In a world of autoplay, infinite scroll and artificial intelligence, innovation is king. Our technological progress allows technological progress itself to speed up – in a continuous, eye-widening, face-flapping arc of acceleration. What ensues is a kaleidoscopic carnival of virtual reality, machine learning and increasingly isolated yet feverishly interconnected individuals.
Call me a traditionalist, but the thought of sitting alone consuming on-demand content isn’t appealing. For many people, this vacuum of solitude is bliss. But for me, there is something inexplicably comforting about knowing thousands of other people are tuned in at the same time as you. Furthermore, I’m not alone. A new study has revealed that, despite the popularity of smartphones, laptops and tablets, the television is our favourite domestic gadget.
This might seem incongruous with the increase of personal tech, with the innumerable pixels illuminating the faces of millennials in darkened rooms, but it is the television – the commanding oblong of shared enjoyment – which came out on top.
In fact, 42 per cent of the 5,000 British people surveyed said they couldn’t live without their TV. In second place with 37 per cent was, some what predictably, the smartphone. Meanwhile, raising questions over what counts as a gadget and whether one could feasibly afford to eat out every night, only 33 per cent said their fridge was their most indispensable domestic gadget.
With 31 per cent, the laptop came fourth, followed by that quintessentially British creature comfort, the kettle. More than a third of respondents stated that they suffered separation anxiety when peeled away from their gadgets and one in 20 stated that they take their kettle on holiday (imagine the pictures).
While this seems strange, almost one in 20 fly away with their iron. This means that around one in 10 Brits go on holiday with an iron or a kettle, unless, of course, there is a considerable overlap between the two – which hurts my head almost as much as it would weigh down a suitcase.
Weirdness aside, this is a triumph for a cornerstone of consumer electronics and living room furniture arrangement. Of course, the addition of on-demand services has modernised the television. “With technology continuing to improve the at-home viewing experience, it’s easy to see why the TV has come out on top,” states Matt Walburn, the Brand and Communications Director of Currys PC World who commissioned the research. However, it has also dragged the humble box towards a scary new “smart” world where objects watch you – and towards the aforementioned vacuum of solitude.

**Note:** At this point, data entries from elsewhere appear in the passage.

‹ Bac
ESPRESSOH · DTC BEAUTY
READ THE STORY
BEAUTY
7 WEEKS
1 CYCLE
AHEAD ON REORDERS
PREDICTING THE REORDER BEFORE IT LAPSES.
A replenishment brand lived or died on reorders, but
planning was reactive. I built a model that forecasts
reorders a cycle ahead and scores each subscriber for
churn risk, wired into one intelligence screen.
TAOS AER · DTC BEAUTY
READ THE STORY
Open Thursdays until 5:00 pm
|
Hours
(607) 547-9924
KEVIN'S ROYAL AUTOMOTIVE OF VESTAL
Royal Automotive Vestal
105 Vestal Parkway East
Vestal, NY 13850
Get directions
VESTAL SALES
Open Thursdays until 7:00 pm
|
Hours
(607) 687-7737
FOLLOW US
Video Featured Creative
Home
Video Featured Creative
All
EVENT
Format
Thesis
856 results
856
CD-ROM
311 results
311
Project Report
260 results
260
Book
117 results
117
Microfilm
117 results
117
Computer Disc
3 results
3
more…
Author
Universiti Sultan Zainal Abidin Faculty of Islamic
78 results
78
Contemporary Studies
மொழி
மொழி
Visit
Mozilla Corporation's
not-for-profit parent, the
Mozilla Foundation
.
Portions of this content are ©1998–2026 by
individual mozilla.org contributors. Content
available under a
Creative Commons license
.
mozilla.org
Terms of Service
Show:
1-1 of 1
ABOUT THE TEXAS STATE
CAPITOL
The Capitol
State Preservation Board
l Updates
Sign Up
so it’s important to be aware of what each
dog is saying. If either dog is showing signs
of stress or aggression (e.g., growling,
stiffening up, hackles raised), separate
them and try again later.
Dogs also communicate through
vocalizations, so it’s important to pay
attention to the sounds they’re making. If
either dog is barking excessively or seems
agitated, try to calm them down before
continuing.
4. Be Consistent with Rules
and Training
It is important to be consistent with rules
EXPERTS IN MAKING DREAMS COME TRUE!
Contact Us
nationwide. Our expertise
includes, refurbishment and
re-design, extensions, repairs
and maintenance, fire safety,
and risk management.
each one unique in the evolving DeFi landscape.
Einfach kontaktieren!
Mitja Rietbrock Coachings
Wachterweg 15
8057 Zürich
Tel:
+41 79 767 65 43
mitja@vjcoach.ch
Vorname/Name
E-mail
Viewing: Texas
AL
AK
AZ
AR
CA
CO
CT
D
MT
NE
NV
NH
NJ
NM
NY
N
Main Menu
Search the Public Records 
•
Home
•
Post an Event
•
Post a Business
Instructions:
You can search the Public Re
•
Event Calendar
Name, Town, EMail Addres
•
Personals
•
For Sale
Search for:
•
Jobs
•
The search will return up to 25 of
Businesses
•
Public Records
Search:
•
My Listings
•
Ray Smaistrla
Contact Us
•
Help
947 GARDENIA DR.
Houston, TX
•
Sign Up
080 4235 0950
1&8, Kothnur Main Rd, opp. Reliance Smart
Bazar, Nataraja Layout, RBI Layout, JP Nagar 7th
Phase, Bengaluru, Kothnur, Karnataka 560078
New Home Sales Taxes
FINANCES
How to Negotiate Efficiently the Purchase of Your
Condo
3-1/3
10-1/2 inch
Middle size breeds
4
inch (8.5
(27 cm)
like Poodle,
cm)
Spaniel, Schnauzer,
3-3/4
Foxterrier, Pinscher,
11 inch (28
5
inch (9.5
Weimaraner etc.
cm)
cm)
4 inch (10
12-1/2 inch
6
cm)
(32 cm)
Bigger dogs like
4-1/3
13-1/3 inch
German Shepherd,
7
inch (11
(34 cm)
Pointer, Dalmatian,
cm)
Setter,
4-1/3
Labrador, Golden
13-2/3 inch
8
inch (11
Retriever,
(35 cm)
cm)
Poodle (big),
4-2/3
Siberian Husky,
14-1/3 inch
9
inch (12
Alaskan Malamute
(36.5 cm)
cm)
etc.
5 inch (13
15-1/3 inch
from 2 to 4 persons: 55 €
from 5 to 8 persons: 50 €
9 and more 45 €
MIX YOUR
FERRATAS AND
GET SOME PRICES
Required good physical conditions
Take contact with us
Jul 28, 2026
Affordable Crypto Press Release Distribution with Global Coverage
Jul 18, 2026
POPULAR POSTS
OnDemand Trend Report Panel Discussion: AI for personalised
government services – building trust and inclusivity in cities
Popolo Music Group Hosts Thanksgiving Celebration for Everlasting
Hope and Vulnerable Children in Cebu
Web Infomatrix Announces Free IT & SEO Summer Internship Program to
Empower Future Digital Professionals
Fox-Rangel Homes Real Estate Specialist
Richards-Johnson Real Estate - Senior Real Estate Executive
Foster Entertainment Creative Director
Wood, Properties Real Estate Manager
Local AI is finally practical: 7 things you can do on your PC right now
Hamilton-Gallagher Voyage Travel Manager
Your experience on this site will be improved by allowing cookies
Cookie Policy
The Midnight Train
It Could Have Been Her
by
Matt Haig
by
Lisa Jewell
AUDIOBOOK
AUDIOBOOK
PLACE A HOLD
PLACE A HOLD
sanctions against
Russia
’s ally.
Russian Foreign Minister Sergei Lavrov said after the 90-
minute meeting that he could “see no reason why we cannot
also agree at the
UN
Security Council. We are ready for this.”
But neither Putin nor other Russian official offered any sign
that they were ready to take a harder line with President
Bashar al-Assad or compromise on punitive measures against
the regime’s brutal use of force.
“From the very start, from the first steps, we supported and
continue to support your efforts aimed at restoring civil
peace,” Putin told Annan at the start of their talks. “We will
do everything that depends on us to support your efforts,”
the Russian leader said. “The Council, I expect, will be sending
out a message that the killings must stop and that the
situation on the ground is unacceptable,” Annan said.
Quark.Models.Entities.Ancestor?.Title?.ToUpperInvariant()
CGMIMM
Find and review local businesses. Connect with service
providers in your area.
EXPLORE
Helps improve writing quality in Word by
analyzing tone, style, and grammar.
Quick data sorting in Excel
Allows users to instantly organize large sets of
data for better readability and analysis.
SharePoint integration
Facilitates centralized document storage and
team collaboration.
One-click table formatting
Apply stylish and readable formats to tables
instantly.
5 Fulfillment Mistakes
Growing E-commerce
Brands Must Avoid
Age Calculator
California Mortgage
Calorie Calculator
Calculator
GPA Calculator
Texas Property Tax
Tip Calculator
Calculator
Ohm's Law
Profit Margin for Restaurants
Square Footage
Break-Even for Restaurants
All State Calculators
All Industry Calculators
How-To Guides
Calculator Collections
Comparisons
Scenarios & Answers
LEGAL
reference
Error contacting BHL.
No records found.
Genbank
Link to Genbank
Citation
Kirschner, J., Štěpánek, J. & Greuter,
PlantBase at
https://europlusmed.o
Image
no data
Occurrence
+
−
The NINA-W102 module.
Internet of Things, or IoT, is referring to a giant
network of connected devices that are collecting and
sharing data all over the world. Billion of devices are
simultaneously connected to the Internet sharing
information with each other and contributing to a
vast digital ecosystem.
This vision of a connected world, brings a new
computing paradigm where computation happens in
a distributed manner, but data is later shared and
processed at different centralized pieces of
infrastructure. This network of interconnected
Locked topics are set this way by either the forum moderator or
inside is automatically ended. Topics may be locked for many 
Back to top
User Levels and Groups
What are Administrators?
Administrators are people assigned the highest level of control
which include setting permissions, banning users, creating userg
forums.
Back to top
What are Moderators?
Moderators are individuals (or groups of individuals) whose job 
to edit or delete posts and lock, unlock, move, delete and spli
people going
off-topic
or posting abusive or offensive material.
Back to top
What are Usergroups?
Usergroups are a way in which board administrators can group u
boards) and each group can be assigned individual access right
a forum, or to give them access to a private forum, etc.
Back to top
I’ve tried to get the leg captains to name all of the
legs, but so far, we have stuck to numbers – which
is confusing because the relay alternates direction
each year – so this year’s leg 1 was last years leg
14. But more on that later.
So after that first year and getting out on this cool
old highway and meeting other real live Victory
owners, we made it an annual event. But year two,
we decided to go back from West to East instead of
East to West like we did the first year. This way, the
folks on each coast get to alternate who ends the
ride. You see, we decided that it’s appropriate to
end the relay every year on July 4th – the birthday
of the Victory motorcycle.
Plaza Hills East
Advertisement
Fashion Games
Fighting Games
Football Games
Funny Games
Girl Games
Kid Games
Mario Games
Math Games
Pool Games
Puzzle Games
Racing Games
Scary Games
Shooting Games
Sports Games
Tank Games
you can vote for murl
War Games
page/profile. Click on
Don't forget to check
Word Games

Regardless, a gadget from the early 1900s created by a number of black-and-white inventors is still our absolute favourite. Routed in togetherness rather than individualism, the simultaneous enjoyment of media clearly still holds a place in our hearts.
“There ought to be a feature,” states a music fan on the Spotify community page, “where I can click on a friend and listen in real time to whatever they’re listening to.” Well, congratulations. You’ve just invented the radio.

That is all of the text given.